El árbol viejo cruje con la brisa salada. Algunas ramas bajas tocan el suelo y las hojas hacen cosquillas a la tierra. Hay muchas peras, doradas, gordas. Estos días antes del solsticio de verano han sido soleados. Buen clima para las peras. Pero algo flota en el aire. La brisa trae un aroma tenue.
—Viene tormenta —digo.
—La caja está llena. Si metemos más se echarán a perder. Llévalas abajo.
—No —digo para asustarla—. Yo me quedo aquí a coger más. Llévalas tú abajo.
A Dinah se le estremece la piel entera.
—Por favor, Eve —se limita a decir—. No puedo.
Levanto la caja y voy hacia las ruinas de la colina. Aquí hubo en el pasado una iglesia. La construyeron los impuros. También plantaron el peral. Ya no están y se ha derrumbado; la nave invadida por la hierba ha quedado abierta al aire del mar. Ladera arriba se alza el castillo, que domina la isla como un centinela. En esta misma ladera se encuentran las colmenas. Dentro hay miel, en panales de cera. Cuánto la desea mi boca. Cuánta hambre tengo. Pero la miel solo se puede tomar de la mano de la Víbora.
El pie se me queda enganchado. De repente, mi peso cambia, mi forma cambia en el aire. La tierra se inclina, el equilibrio ya no existe. Me voy a caer, la caja se romperá, y las peras reventarán entre gritos.
Me enderezo como puedo con la piel cosquilleante y doy una patada a las raíces fibrosas. Un arbusto de hojas oscuras y brillantes, con flores del color de un ocaso nublado. Parece que quiere estrangular la tierra. Es el reptador, o así lo llamo yo. El tío trajo al reptador de muy lejos y lo plantó aquí, en Altnaharra. No se parece a ninguna otra planta de la isla. Habla de distancia, de montañas frías donde escasea el aire y solo pueden subir las cabras con sus patas astutas que se aferran a todo. Nunca me ha gustado. Significa que hubo un tiempo anterior a la llegada del tío a la isla, anterior a los niños, anterior a mi existencia. Es una idea terrible, como aventurarse en el espacio.
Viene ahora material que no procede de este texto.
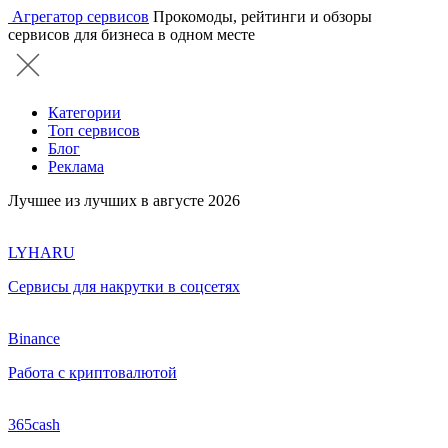
Агрегатор сервисов
Прокомоды, рейтинги и обзоры
сервисов для бизнеса в одном месте
Категории
Топ сервисов
Блог
Реклама
Лучшее из лучших в августе 2026
LYHARU
Сервисы для накрутки в соцсетях
Binance
Работа с криптовалютой
365cash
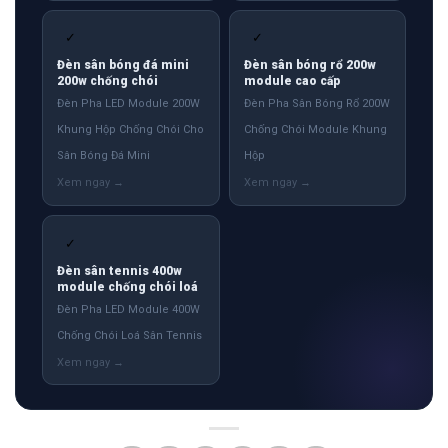
✓
✓
Đèn sân bóng đá mini
Đèn sân bóng rổ 200w
200w chống chói
module cao cấp
Đèn Pha LED Module 200W
Đèn Pha Sân Bóng Rổ 200W
Khung Hộp Chống Chói Cho
Chống Chói Module Khung
Sân Bóng Đá Mini
Hộp
✓
Đèn sân tennis 400w
module chống chói loá
Đèn Pha LED Module 400W
Chống Chói Loá Sân Tennis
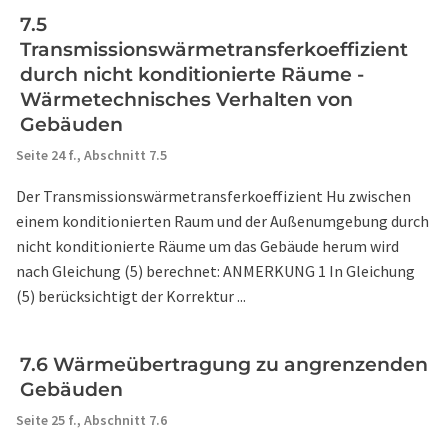
7.5
Transmissionswärmetransferkoeffizient
durch nicht konditionierte Räume -
Wärmetechnisches Verhalten von
Gebäuden
Seite 24 f.,
Abschnitt 7.5
Der Transmissionswärmetransferkoeffizient Hu zwischen
einem konditionierten Raum und der Außenumgebung durch
nicht konditionierte Räume um das Gebäude herum wird
nach Gleichung (5) berechnet: ANMERKUNG 1 In Gleichung
(5) berücksichtigt der Korrektur ...
7.6 Wärmeübertragung zu angrenzenden
Gebäuden
Seite 25 f.,
Abschnitt 7.6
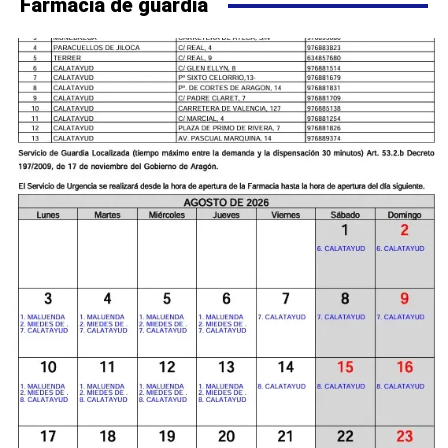
Farmacia de guardia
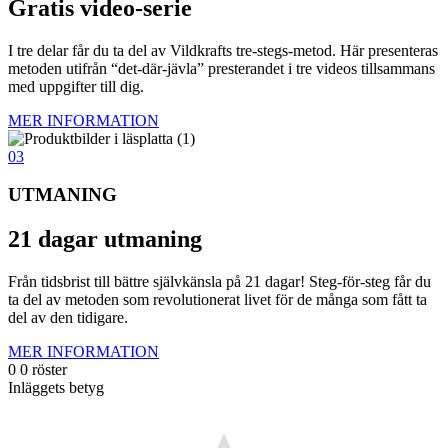
Gratis video-serie
I tre delar får du ta del av Vildkrafts tre-stegs-metod. Här presenteras
metoden utifrån “det-där-jävla” presterandet i tre videos tillsammans
med uppgifter till dig.
MER INFORMATION
03
UTMANING
21 dagar utmaning
Från tidsbrist till bättre självkänsla på 21 dagar! Steg-för-steg får du
ta del av metoden som revolutionerat livet för de många som fått ta
del av den tidigare.
MER INFORMATION
0
0
röster
Inläggets betyg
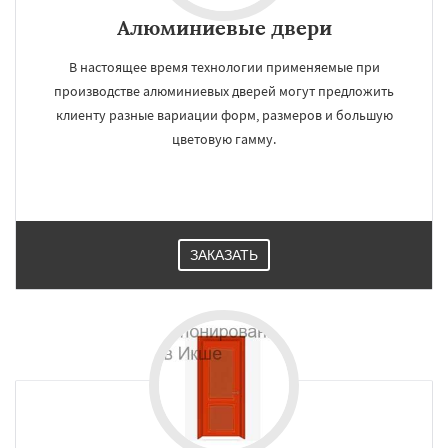
Алюминиевые двери
В настоящее время технологии применяемые при
производстве алюминиевых дверей могут предложить
клиенту разные вариации форм, размеров и большую
цветовую гамму.
ЗАКАЗАТЬ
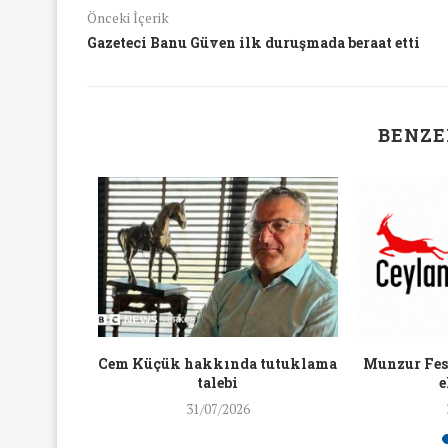
16/Nis/2018
19/Mar/2018
Önceki İçerik
Gazeteci Banu Güven ilk duruşmada beraat etti
BENZE
aylaşan
Cem Küçük hakkında tutuklama
Munzur Fest
ra ceza
talebi
e
31/07/2026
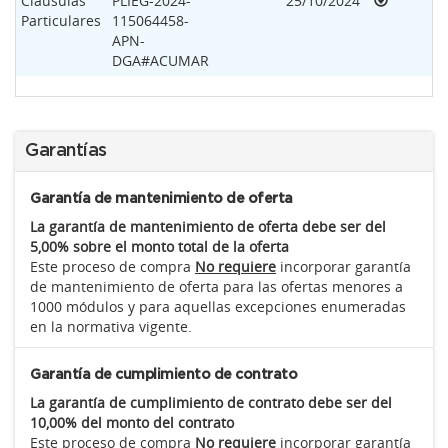
Clausulas
PLIEG-2024-
25/10/2024
Particulares
115064458-
APN-
DGA#ACUMAR
Garantías
Garantía de mantenimiento de oferta
La garantía de mantenimiento de oferta debe ser del
5,00% sobre el monto total de la oferta
Este proceso de compra
No requiere
incorporar garantía
de mantenimiento de oferta para las ofertas menores a
1000 módulos y para aquellas excepciones enumeradas
en la normativa vigente.
Garantía de cumplimiento de contrato
La garantía de cumplimiento de contrato debe ser del
10,00% del monto del contrato
Este proceso de compra
No requiere
incorporar garantía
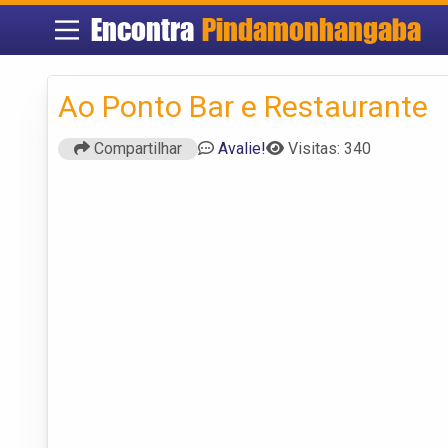
Encontra
Pindamonhangaba
Ao Ponto Bar e Restaurante
Compartilhar
Avalie!
Visitas: 340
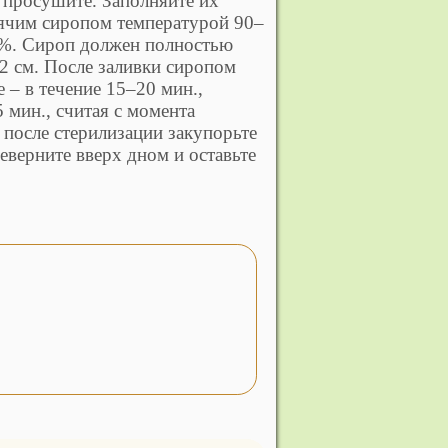
 просушите. Заполняйте их
рячим сиропом температурой 90–
0%. Сироп должен полностью
2 см. После заливки сиропом
 – в течение 15–20 мин.,
 мин., считая с момента
 после стерилизации закупорьте
верните вверх дном и оставьте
Junto a las siete piedras, dejo la caja en el suelo y pongo las palmas de las manos sobre Ben el Frío. Hubo otros aquí antes de los Impuros. Los antiguos, los que lo conocieron a Él. Los que hicieron el círculo. Pero desaparecieron hace mucho. Ciclos más tarde, cuando todos habían olvidado ya el propósito de las piedras, los aldeanos trajeron aquí a las brujas para quemarlas metidas hasta la cintura en barriles de brea. Si me quedo muy quieta, en silencio, oigo bajo la brisa el crepitar del pelo al prenderse fuego. A las piedras no les importan los asuntos mortales. No piensan bien ni mal de nosotros. Pero recuerdan.
Muchas vidas han pasado en Altnaharra. Nosotros seremos las últimas.